Naked Eye Theatre
EXTENDED THROUGH DECEMBER 14TH!
Steppenwolf Upstairs Theatre
1650 N. Halsted
by Joan Holden
directed by Jeremy B Cohen
A New York Times Best Seller, the book has been translated into 10 languages across the globe. Joan Holden’s stage adaptation won Best Adaptation of 2002 from The LA Times, and previous productions of this play have garnered Best Show of the Year from LA Weekly, The Seattle Post-Intelligencer, and The LA Times. Additionally, in 2002 and 2003 the play has been featured in articles ranging from Time Magazine to The New York Times Magazine.

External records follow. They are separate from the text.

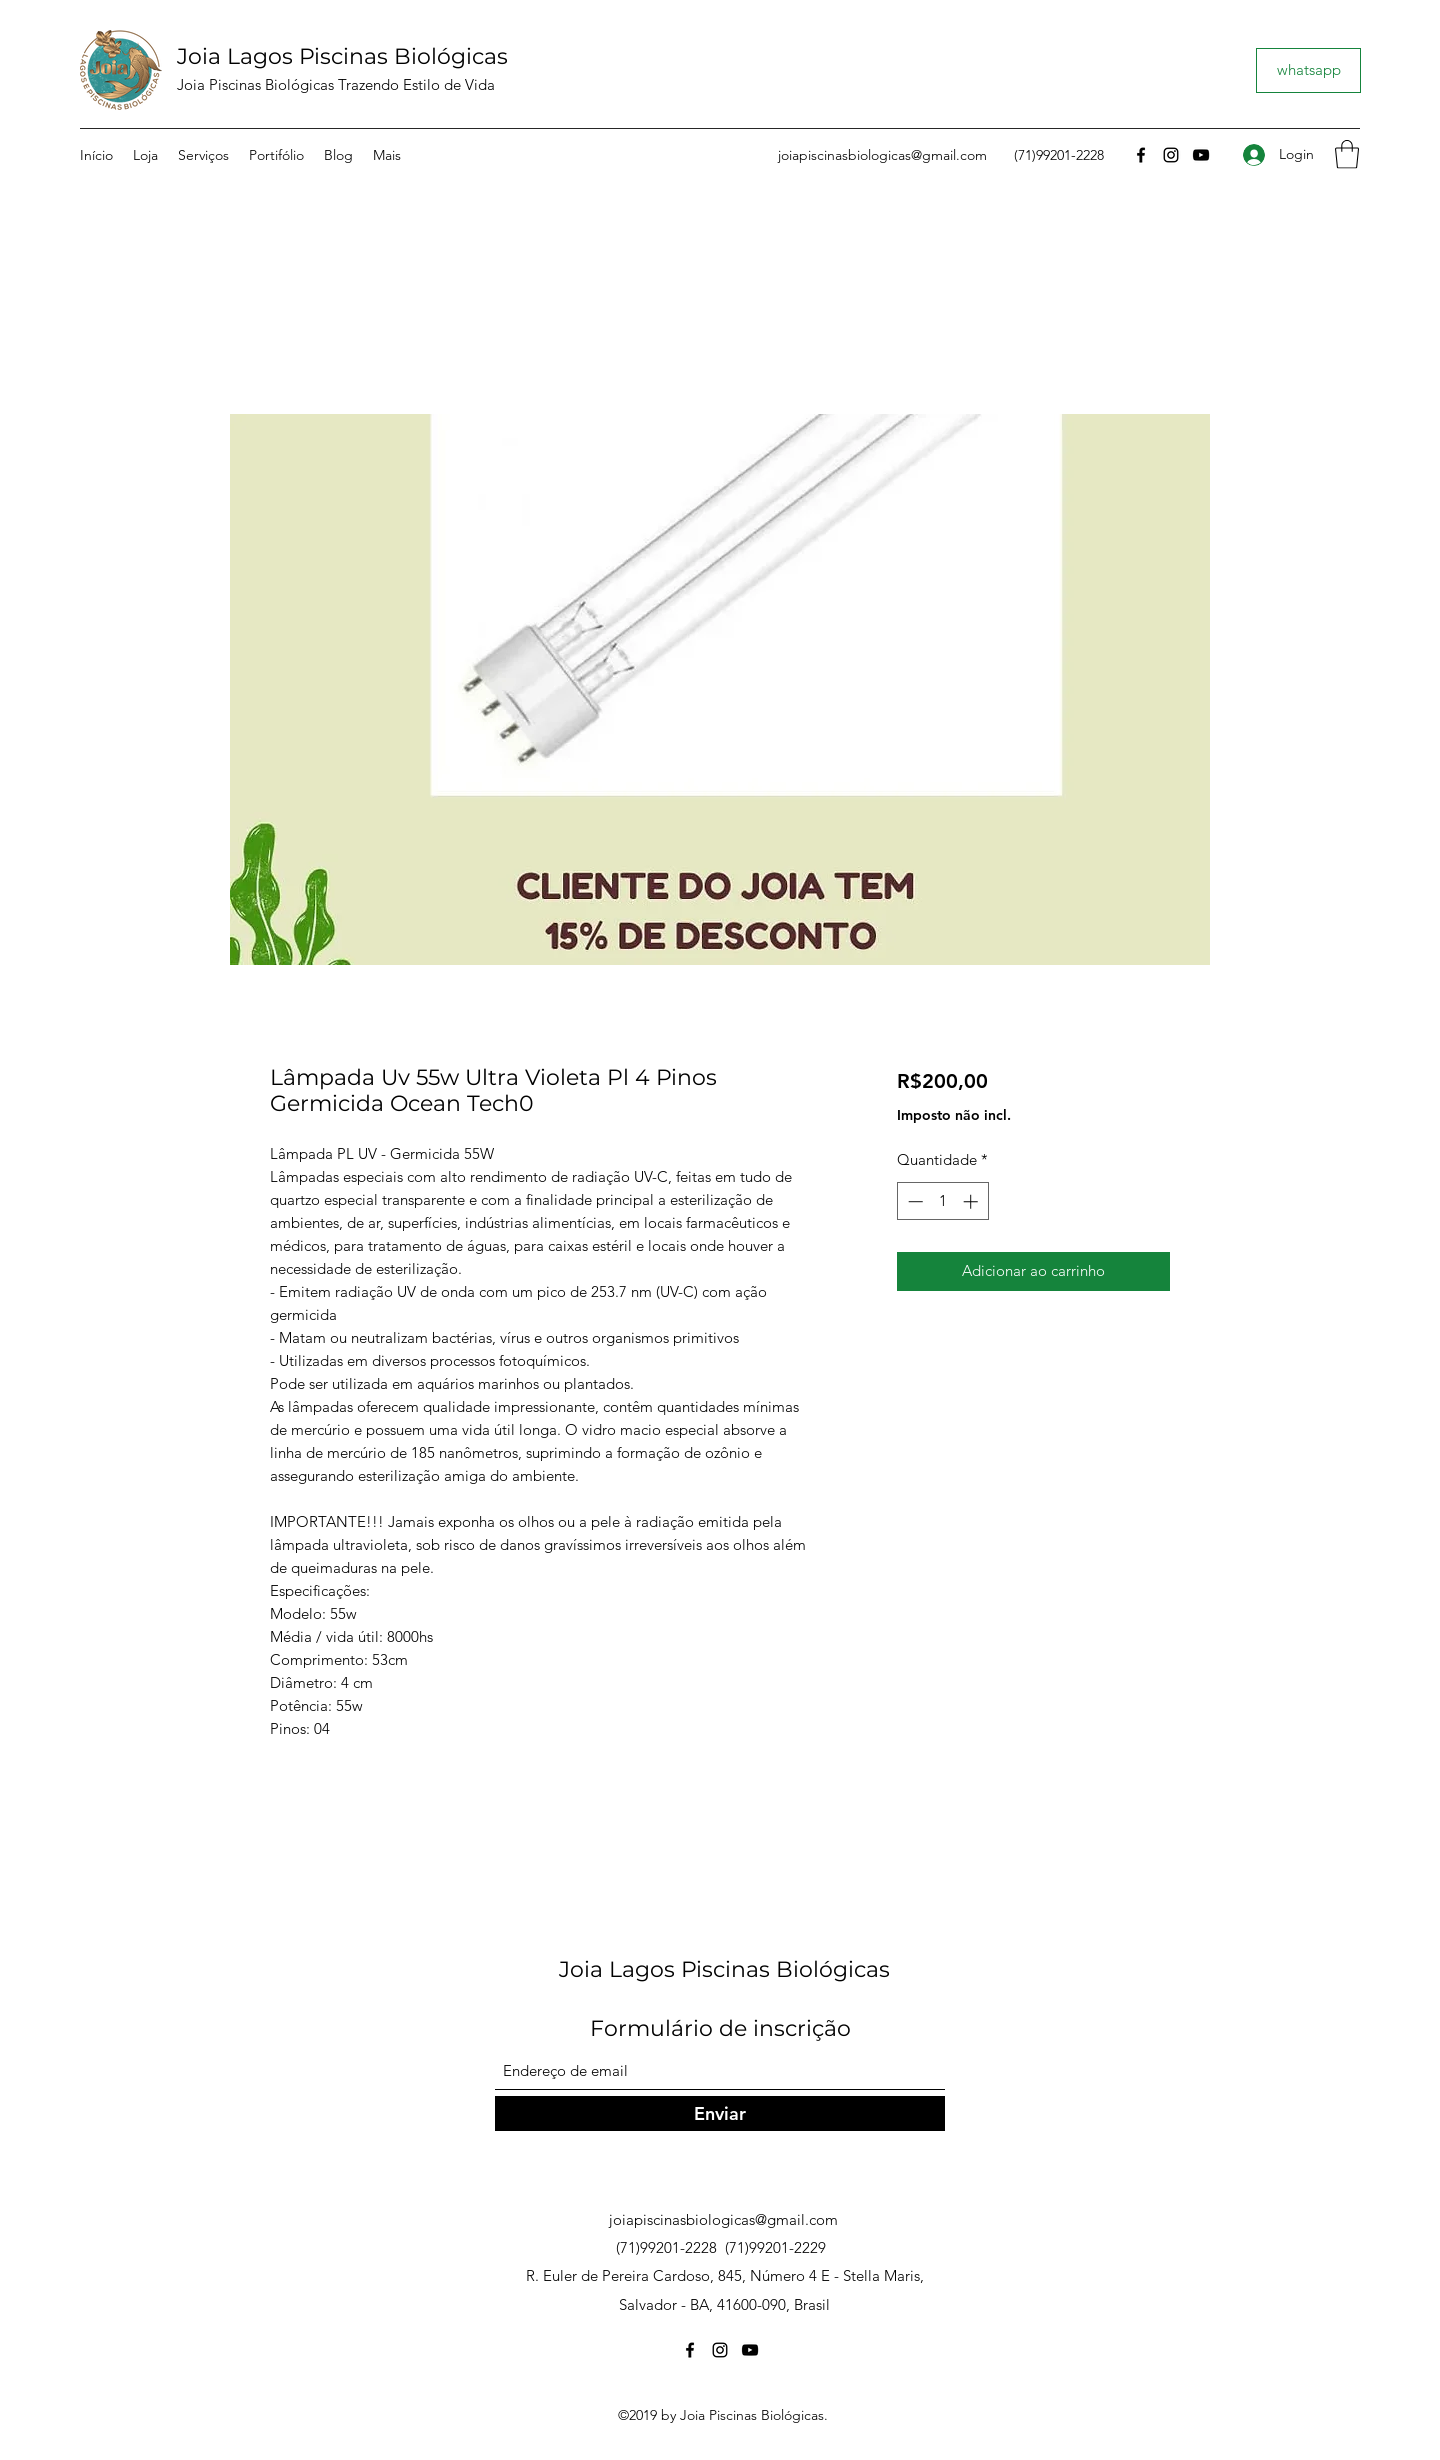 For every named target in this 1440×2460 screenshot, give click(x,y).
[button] (1347, 154)
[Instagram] (1171, 155)
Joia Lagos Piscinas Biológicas (342, 56)
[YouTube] (1201, 155)
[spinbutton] (942, 1201)
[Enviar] (720, 2113)
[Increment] (972, 1201)
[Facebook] (1141, 155)
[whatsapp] (1308, 70)
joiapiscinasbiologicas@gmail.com (882, 155)
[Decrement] (913, 1201) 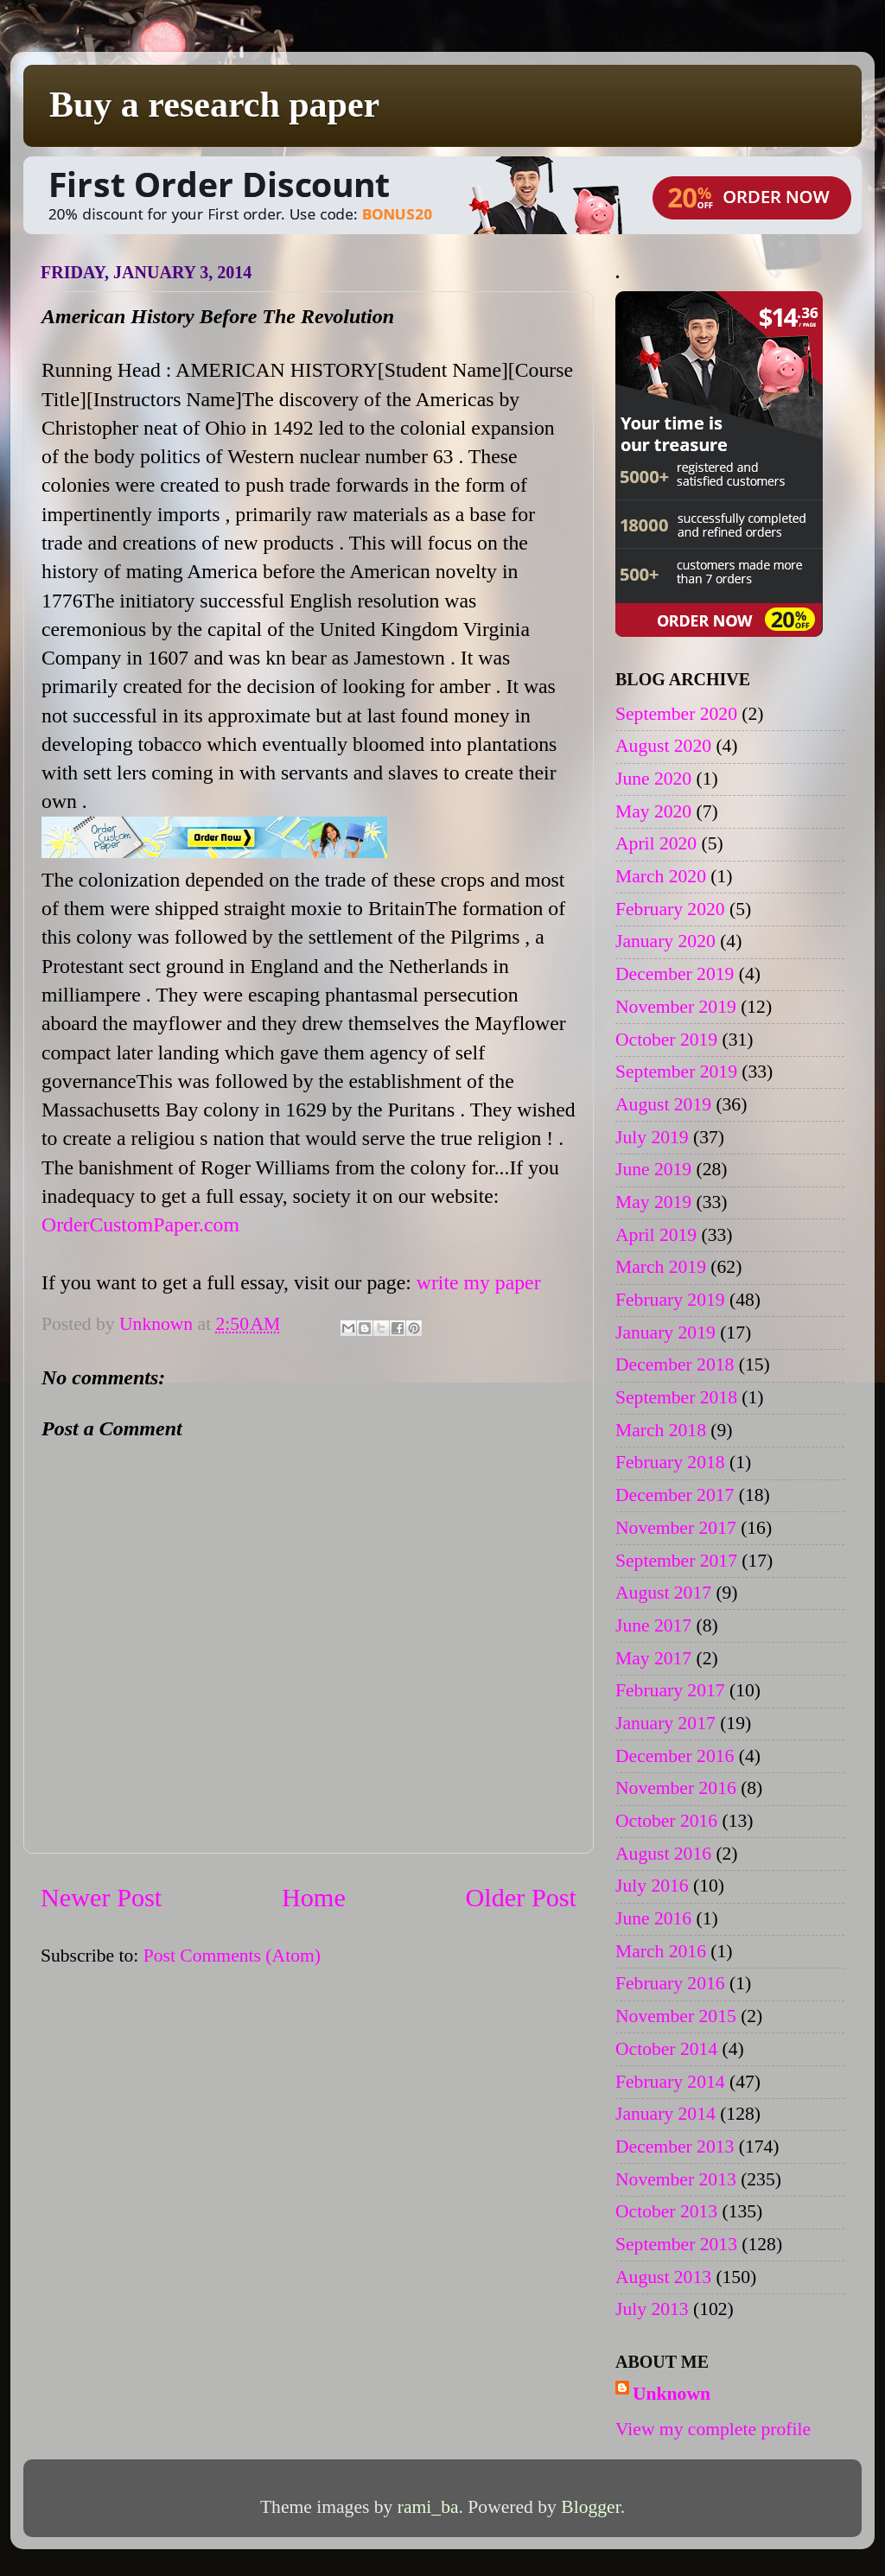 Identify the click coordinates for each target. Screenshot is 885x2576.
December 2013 (674, 2146)
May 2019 (653, 1202)
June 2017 (653, 1625)
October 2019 (666, 1039)
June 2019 (653, 1169)
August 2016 (663, 1853)
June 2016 (653, 1918)
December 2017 (674, 1495)
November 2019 (675, 1006)
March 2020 (660, 876)
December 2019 (674, 974)
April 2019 (656, 1234)
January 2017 (665, 1723)
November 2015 (675, 2016)
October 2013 (666, 2211)
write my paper (479, 1282)
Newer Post (101, 1897)
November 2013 (675, 2179)
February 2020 (670, 909)
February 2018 (670, 1462)
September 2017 (676, 1560)
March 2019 (660, 1266)
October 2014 (666, 2049)
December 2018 (674, 1364)
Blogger (590, 2506)
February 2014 (670, 2081)
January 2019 (665, 1332)
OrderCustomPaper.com (140, 1224)
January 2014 (665, 2113)
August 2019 (663, 1104)
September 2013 (676, 2244)
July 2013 (652, 2309)
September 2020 (676, 713)
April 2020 (656, 843)
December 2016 (674, 1756)
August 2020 (663, 745)
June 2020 (653, 778)
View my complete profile (713, 2429)
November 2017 (675, 1527)
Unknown (671, 2393)
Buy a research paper (214, 104)
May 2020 (653, 811)
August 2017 (663, 1592)
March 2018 (660, 1430)
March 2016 (660, 1951)
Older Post (521, 1897)
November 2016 (675, 1788)
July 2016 (652, 1885)
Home (314, 1897)
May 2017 (653, 1658)
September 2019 (676, 1071)
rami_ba (428, 2506)
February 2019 (670, 1299)
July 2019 (652, 1137)
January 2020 (665, 941)
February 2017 (670, 1690)
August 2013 (663, 2277)
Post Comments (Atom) (232, 1955)
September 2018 (676, 1397)
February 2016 (670, 1983)
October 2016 (666, 1820) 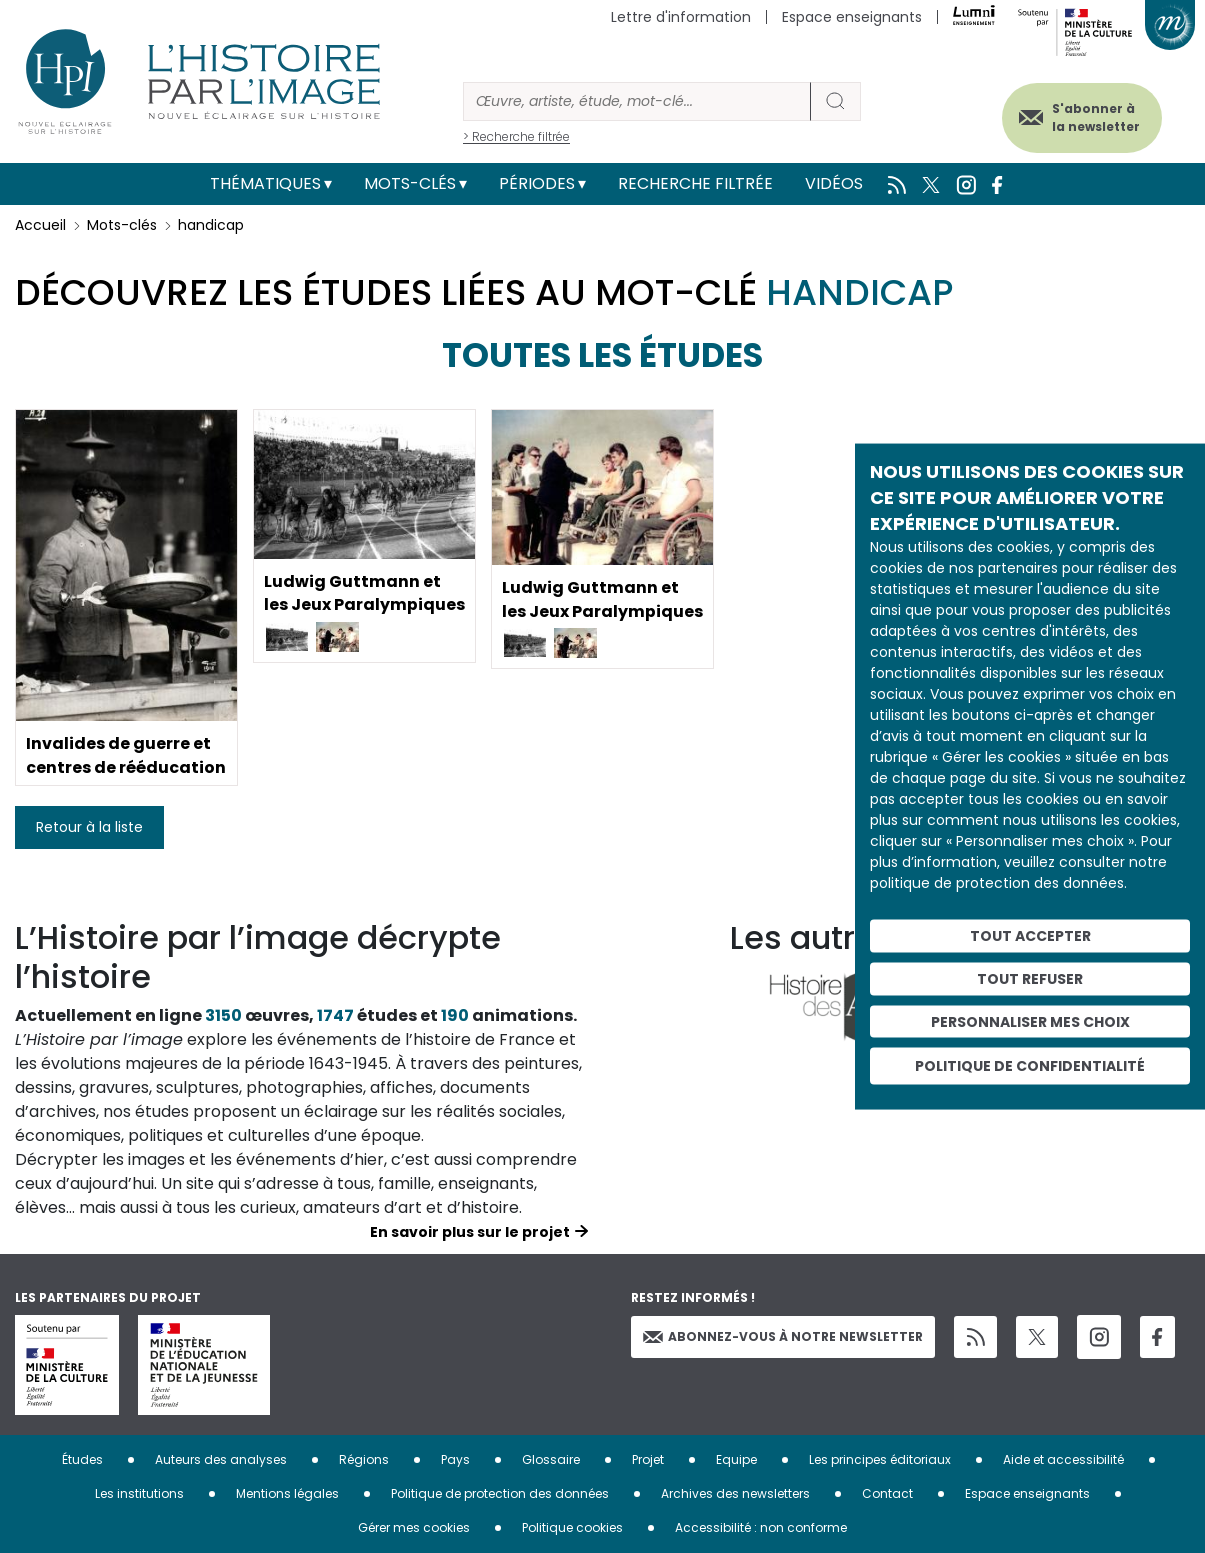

Joan Holden based the play on Barbara Ehrenreich's book, "Nickel and Dimed: On (Not) Getting by in America," in which journalist Ehrenreich shows how our middle-class lives are subsidized by the working poor. Ehrenreich went undercover for one month in three different cities to earn her board and food as a low-end worker. She experienced hands-on what millions of minimum and sub-minimum wage workers already know: it is simply not possible to feed and house yourself on $5.15 an hour, or even on $7.25 an hour. A self-conscious charm pervades Nickel and Dimed -- the play is funny and poignant, and I can guarantee that once you've seen it, you will view the working poor with new respect
Nickel and Dimed is a must-see for anyone who enjoys good theater and who cares about people. If one were to sum up the play in a word, it would have to be "options". It is a gripping study of how important that simple ability for choices can be, and how many who take options for granted have no idea of what life is like when there aren't any. There's a fine balance between moralizing and drama in a play of social criticism, and this play successfully leavens its message with humor and engaging characters...it will take you on an amazing, invigorating journey that you'll be talking about for a long time after.